Task details » Look through the data below and extract, unchanged, the lines from the one that contains "アイロンシート (83, 967)" to the one that contains "アウトレット (59, 1855)", both included.
[[ Material provided open ]]
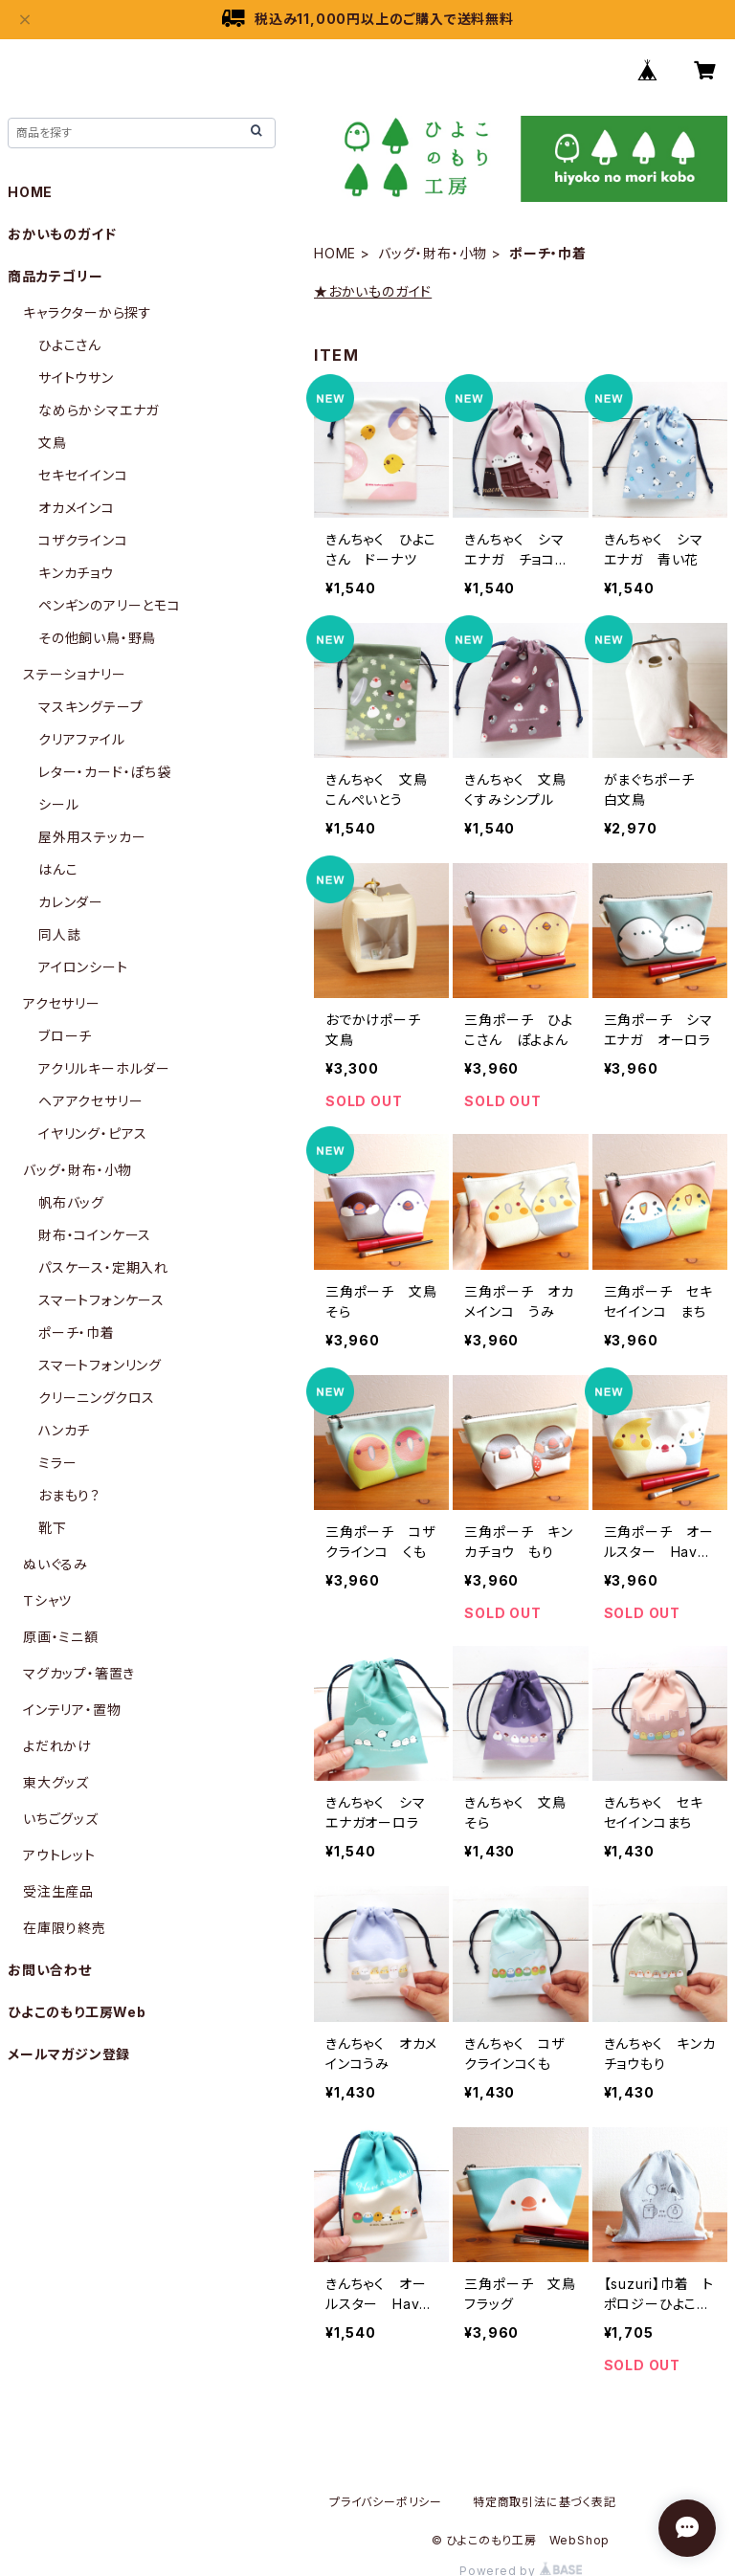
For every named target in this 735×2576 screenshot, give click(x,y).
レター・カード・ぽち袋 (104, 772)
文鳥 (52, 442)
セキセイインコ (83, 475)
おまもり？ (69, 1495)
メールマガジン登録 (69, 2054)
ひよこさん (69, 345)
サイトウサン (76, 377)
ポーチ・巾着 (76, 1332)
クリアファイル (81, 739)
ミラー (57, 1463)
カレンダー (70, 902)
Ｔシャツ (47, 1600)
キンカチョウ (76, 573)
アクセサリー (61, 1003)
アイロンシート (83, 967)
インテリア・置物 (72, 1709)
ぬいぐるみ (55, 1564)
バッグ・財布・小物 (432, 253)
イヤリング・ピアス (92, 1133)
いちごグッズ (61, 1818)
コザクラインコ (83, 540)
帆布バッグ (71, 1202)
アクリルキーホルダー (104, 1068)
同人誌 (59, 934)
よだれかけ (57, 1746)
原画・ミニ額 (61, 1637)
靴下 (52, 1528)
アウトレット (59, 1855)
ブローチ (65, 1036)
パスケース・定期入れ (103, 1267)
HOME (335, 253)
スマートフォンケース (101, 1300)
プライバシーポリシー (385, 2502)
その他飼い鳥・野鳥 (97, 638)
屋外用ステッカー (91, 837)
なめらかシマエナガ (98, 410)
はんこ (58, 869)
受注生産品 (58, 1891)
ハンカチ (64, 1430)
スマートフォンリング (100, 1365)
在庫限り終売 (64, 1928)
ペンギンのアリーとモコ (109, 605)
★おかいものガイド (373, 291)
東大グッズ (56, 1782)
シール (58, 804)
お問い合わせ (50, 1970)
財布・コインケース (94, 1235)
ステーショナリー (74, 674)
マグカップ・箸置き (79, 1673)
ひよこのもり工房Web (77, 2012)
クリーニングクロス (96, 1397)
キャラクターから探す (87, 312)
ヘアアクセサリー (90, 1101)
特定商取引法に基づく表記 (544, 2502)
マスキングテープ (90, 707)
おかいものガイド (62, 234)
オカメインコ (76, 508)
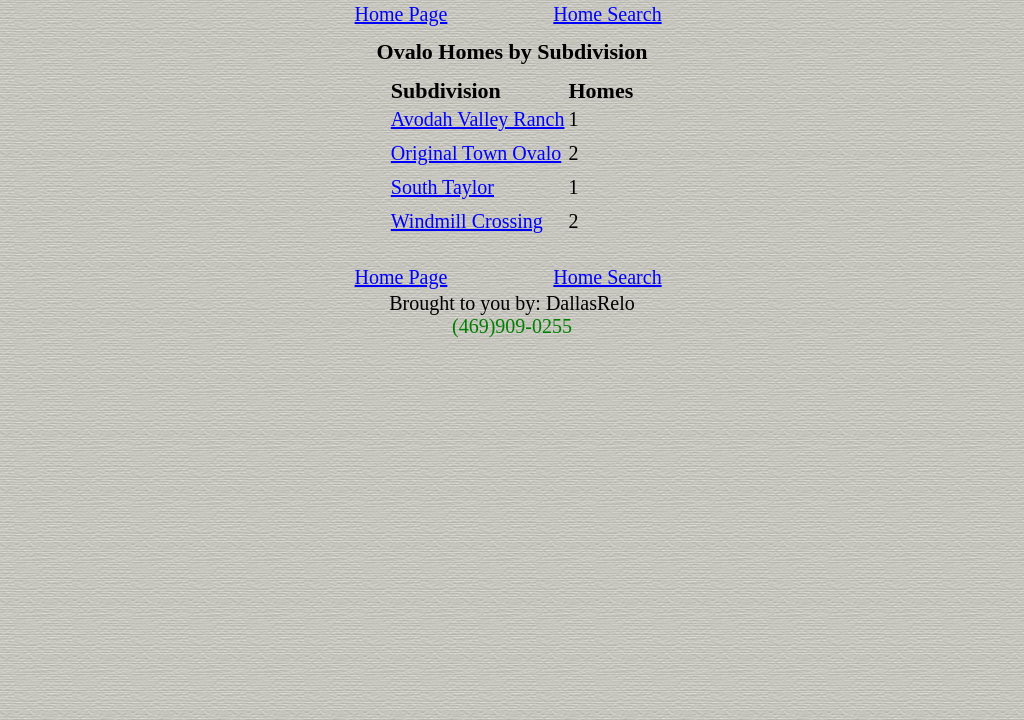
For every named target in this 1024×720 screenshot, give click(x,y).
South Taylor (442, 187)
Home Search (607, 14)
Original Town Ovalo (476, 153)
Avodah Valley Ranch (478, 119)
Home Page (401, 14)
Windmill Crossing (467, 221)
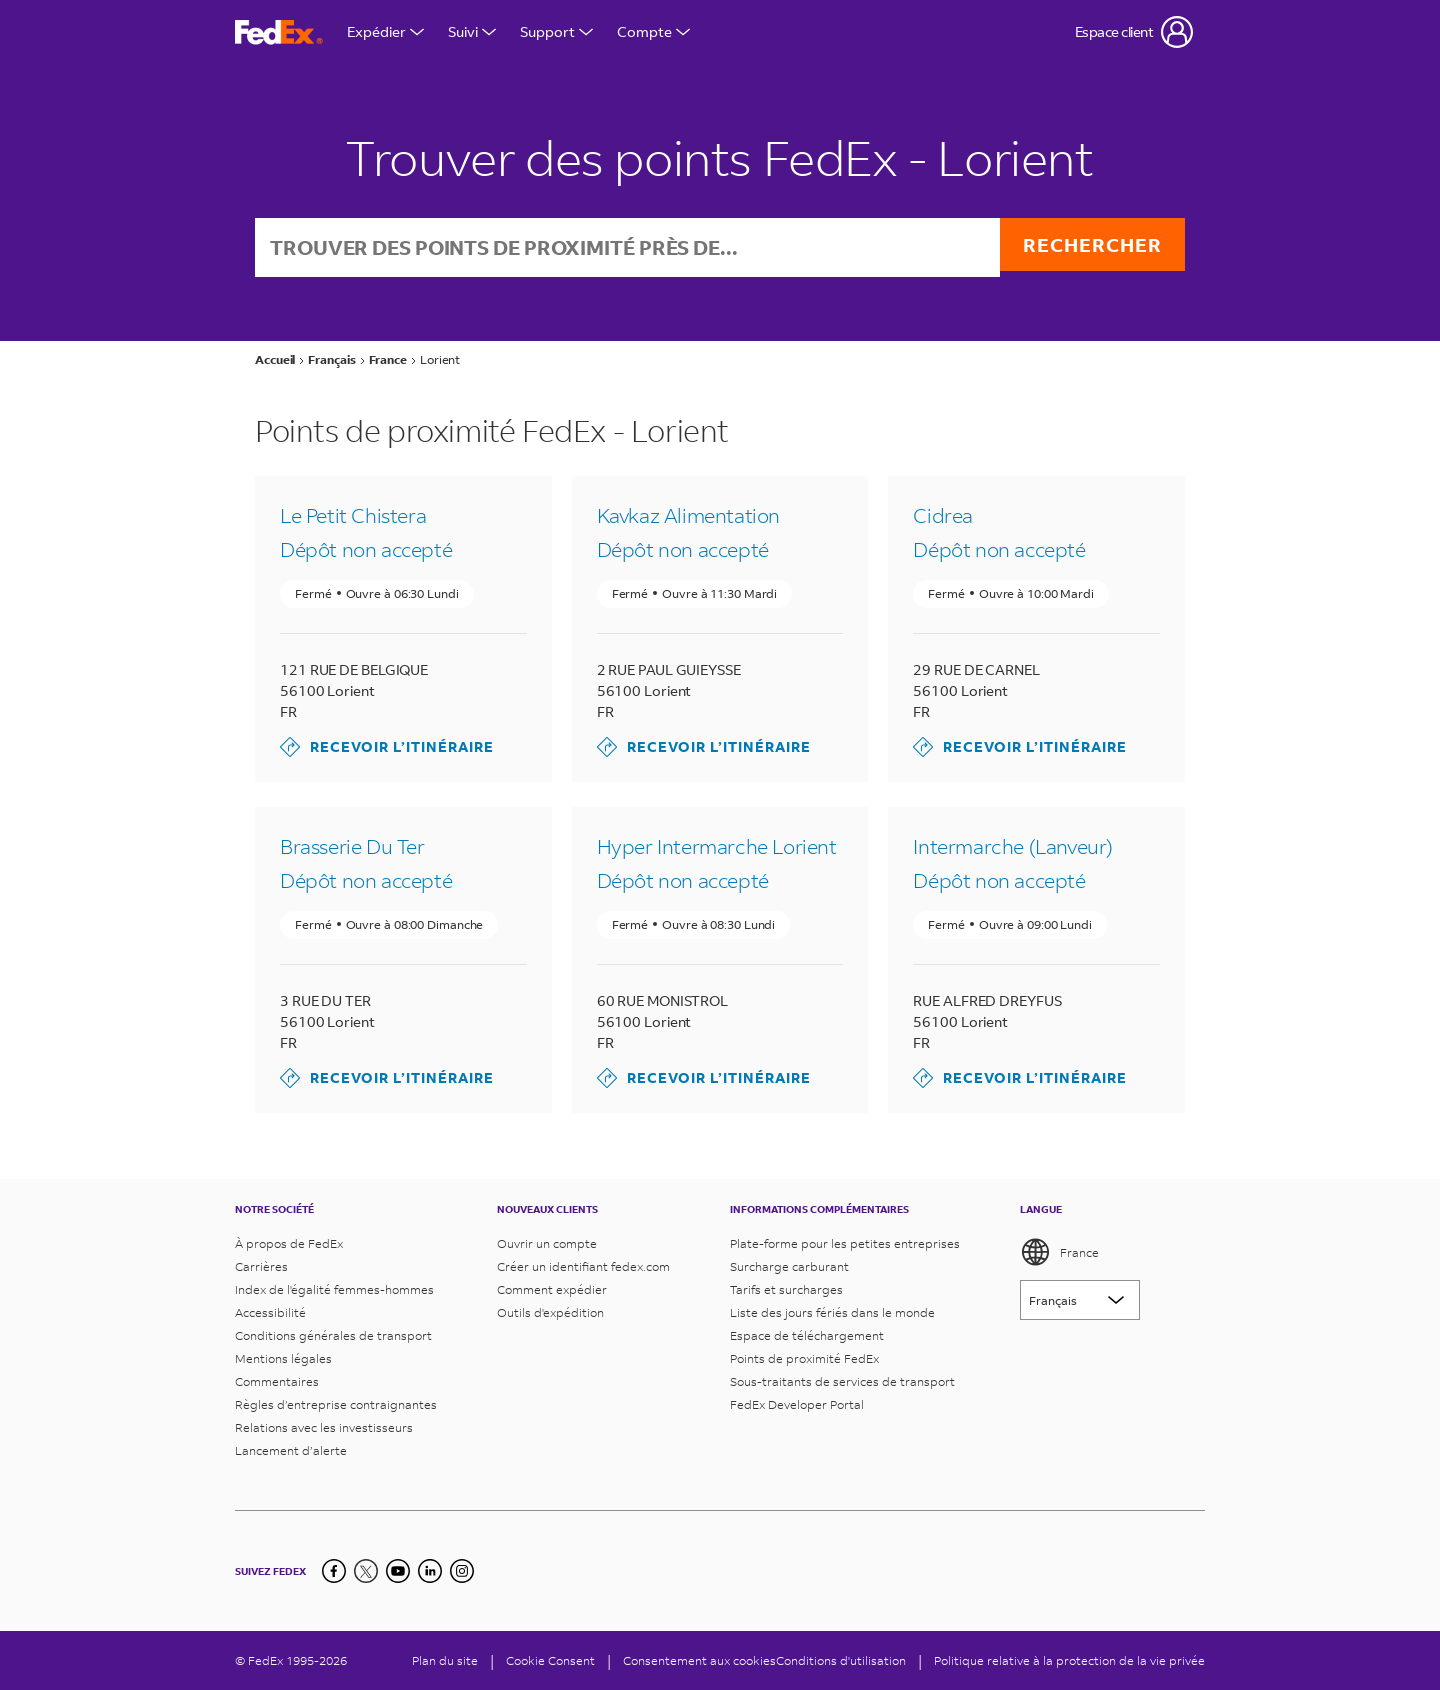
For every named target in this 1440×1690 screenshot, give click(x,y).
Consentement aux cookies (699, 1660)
[[ Material provided closed ]]
Written solution »
アイロンシート (83, 967)
インテリア・置物 (72, 1709)
ぬいぐるみ (55, 1564)
バッグ・財布・小物 (432, 253)
イヤリング・ピアス (92, 1133)
いちごグッズ (61, 1818)
コザクラインコ (83, 540)
帆布バッグ (71, 1202)
アクリルキーホルダー (104, 1068)
同人誌 (59, 934)
よだれかけ (57, 1746)
原画・ミニ額 (61, 1637)
靴下 (52, 1528)
アウトレット (59, 1855)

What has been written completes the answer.